Annelie Berner
Plant Futures
How will the flower bloom in 2100?
We collaborated with artist Annelie Berner to create a generative web tool that visualizes how the Circaea Alpina flower might evolve in response to future climate conditions. Drawing from real data, the project transforms this rare Finnish plant into a living story of environmental change and poetic botanical futures.
Client
- Annelie Berner
2024 / Copenhagen, Denmark
Concept
Plant Futures began with a simple question: how might a single flower tell the story of a changing climate? Centered on the Circaea Alpina, a rare alpine species found in Finland, the project uses climate projection data to imagine how the plant might adapt by 2100—stretching petals, deepening veins, shifting colour—as its environment evolves.


By pairing scientific inputs with generative algorithms, we built a tool that turns data into visual, living forms. The result is both speculative and grounded: a glimpse into an ecological future, seen through the lens of one small, resilient flower.

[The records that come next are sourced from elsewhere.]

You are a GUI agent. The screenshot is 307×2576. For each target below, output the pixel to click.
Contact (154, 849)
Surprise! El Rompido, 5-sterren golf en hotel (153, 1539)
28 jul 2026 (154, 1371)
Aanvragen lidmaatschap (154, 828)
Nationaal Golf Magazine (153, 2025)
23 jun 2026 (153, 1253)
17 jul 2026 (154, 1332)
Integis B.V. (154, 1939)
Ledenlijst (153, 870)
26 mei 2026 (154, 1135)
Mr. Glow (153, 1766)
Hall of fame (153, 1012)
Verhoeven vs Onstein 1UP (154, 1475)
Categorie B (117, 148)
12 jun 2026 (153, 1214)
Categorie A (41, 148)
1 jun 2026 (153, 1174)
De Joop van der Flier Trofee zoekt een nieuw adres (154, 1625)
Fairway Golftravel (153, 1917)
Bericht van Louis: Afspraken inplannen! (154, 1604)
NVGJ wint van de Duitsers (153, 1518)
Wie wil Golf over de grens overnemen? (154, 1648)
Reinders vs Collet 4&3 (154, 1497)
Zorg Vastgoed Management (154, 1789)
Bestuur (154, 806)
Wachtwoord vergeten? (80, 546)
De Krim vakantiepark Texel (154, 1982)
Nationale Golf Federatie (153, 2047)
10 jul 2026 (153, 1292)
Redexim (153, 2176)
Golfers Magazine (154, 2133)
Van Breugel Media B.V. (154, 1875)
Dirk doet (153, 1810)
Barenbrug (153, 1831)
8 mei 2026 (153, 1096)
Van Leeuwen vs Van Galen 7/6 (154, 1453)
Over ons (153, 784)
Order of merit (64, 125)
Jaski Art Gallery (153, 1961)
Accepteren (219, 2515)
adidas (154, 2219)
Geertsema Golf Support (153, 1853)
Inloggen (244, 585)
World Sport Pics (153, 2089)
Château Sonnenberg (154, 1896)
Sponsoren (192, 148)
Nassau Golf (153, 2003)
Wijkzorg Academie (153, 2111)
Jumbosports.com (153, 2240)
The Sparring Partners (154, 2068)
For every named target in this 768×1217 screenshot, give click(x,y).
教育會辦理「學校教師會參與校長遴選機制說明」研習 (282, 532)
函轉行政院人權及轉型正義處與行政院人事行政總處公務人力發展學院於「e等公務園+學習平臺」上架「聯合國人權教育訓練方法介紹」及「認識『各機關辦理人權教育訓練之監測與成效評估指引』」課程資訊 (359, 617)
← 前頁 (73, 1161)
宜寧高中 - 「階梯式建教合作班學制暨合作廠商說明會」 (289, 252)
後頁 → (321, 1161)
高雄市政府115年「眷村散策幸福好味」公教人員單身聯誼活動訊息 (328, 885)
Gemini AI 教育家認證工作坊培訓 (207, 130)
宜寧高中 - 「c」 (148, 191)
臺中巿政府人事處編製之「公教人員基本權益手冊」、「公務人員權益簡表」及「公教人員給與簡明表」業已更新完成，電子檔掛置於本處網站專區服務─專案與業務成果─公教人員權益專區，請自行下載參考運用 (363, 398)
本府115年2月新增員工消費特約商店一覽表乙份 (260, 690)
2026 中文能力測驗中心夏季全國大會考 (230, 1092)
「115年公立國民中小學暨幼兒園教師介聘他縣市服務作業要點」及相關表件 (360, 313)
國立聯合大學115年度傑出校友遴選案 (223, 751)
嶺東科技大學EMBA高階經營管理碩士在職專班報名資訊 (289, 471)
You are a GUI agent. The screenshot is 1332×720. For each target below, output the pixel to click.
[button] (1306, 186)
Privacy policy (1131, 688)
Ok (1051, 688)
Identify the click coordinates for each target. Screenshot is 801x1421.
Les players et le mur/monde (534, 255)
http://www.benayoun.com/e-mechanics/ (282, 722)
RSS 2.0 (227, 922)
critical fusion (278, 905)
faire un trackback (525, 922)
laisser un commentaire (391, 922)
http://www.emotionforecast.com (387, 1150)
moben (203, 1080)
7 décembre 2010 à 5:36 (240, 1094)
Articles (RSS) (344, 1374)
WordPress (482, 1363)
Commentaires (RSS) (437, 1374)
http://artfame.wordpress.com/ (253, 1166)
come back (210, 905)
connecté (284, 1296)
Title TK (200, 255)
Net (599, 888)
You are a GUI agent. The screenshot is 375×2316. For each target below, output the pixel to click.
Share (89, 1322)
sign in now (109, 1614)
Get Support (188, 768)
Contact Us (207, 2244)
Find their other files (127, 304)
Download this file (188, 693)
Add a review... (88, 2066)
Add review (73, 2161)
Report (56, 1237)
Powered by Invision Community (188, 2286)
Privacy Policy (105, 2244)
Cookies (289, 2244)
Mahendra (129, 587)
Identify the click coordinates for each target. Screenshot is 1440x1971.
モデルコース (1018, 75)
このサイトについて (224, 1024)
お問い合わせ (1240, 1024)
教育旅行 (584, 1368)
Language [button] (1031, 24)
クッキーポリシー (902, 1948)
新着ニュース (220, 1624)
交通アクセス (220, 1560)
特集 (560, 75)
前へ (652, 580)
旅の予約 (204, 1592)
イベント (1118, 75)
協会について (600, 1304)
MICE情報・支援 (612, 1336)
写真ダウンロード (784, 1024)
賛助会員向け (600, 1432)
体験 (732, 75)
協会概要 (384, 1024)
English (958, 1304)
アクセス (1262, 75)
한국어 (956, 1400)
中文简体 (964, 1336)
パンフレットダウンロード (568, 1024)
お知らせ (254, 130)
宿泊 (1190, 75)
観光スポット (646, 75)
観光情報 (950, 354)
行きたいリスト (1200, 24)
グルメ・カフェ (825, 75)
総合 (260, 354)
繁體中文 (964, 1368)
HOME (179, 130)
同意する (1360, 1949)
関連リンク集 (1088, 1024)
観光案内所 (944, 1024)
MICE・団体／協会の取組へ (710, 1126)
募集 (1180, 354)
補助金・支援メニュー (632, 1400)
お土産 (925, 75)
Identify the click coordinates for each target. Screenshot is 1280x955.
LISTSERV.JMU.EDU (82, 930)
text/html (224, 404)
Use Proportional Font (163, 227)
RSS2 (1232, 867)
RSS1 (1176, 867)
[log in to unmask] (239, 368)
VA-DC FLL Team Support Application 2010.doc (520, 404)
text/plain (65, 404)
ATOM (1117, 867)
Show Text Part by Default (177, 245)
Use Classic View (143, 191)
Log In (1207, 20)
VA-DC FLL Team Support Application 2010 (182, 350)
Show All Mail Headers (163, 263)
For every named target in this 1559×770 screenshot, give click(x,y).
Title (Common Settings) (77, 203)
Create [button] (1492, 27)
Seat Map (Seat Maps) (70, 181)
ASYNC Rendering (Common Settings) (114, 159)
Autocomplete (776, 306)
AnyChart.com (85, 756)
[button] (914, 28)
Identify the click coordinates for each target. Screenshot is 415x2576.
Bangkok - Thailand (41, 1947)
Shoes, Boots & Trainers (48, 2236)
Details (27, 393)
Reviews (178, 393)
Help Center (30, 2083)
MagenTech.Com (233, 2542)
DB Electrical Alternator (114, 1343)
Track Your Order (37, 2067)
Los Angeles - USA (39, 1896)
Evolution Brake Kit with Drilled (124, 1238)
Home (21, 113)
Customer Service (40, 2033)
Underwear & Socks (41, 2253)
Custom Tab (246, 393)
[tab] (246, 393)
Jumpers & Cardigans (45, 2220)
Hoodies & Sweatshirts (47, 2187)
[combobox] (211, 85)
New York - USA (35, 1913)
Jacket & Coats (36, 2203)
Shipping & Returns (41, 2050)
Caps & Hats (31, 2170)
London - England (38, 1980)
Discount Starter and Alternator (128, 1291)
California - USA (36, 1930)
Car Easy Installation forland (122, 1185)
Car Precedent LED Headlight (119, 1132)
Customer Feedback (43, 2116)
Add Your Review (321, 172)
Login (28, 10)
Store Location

Though it focuses on just a single species, the project gestures toward a much broader ecological truth: as climate conditions shift, so too will the plants that surround us—quietly, profoundly, and in ways we may not yet understand. Funded by EMAP as part of Annelie Berner’s artist residency, the project blends scientific inquiry, generative design, and environmental storytelling into a single, speculative bloom.
Process
Our challenge was to create a generative engine capable of morphing a single flower in real time, based on complex environmental inputs. To imagine future versions of the Circaea Alpina, the algorithm needed to visually interpret how various aspects of the plant could shift in response to changing climate conditions.



The model focused on specific morphological traits, each linked to environmental factors:
- Flower and petal size – affected by temperature and CO₂ levels
- Petal colour – influenced by drought, heat, nutrient levels, sun stress, and water availability
- Vein structure – shaped by particulate matter, soil quality, and hydration
- UV pigment & bullseye – tied to ozone levels
- Secondary petals – a visual indicator of data confidence
- Scent emission – altered by drought, ozone pollution, and temperature
We collaborated closely with Annelie to map biological sensitivity to data variability, ensuring that the visual outputs were both imaginative and grounded in real-world systems. We used our in-house software Nodes.io to develop the generative algorithm and 3D plant modelling system, whilst designing a web interface that made these complex interactions both intuitive and expressive.
Design priorities included:
- Seamless integration of multi-dimensional climate data
- Real-time, interactive 3D rendering using WebGL
- A contemplative, minimal interface that invites exploration and speculation
The result is a web-based tool that translates climate projections into living, speculative forms—offering users a way to see, and feel, how one rare flower might bloom in 2100.

Our algorithms allowed us to create a number of variants of the plant.











Look dev
During the development of the project we went though multiple iterations of futuristic plant petals.







Outcome
The project was exhibited at Vantaa Art Museum, Antrepeaux, iMAL and shortlisted for Information is Beautiful Awards 2024.